### EXERCISE BRIEF
A line belongs in the answer if it contains "Google"; copy every such line from the entries below.

### RECORDS FOR THIS TASK
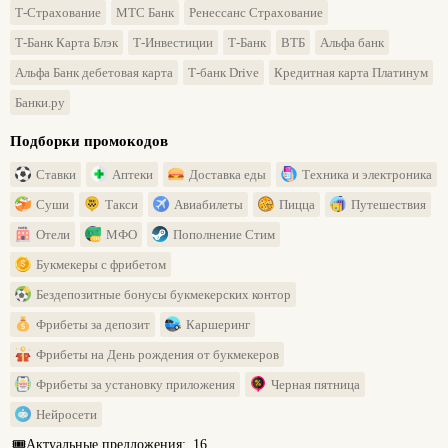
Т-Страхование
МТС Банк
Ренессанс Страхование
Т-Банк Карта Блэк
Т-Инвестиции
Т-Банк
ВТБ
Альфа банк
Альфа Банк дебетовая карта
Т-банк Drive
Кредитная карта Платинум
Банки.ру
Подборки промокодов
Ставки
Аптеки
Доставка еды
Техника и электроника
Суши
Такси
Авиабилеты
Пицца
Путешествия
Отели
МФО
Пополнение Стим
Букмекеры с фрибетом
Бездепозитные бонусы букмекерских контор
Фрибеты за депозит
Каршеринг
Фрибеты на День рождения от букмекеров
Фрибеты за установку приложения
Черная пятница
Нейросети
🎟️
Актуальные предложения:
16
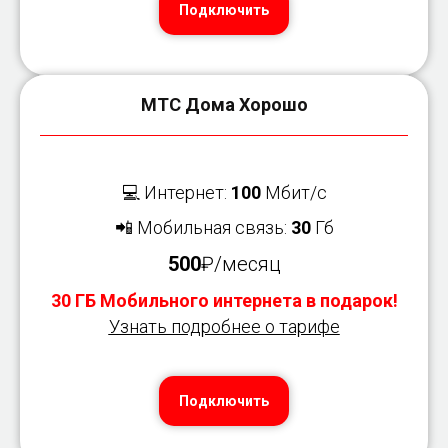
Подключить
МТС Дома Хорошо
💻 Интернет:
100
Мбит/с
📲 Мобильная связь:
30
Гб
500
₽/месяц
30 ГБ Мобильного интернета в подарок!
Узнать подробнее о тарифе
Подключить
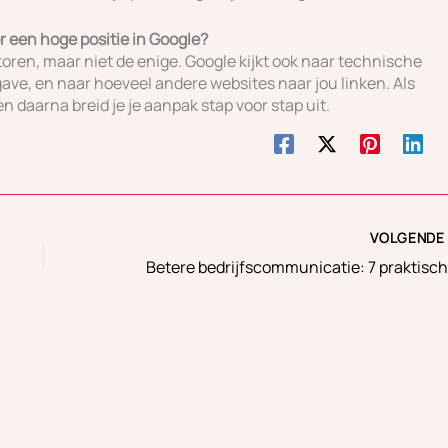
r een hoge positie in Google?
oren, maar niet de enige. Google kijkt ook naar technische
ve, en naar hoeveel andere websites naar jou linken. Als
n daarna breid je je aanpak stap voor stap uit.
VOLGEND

---

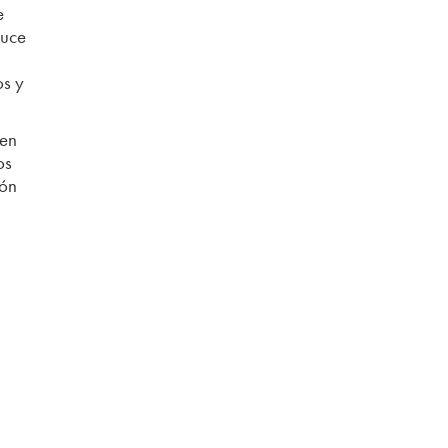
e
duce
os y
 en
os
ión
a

### RESULT FOR THIS EXERCISE
r een hoge positie in Google?
oren, maar niet de enige. Google kijkt ook naar technische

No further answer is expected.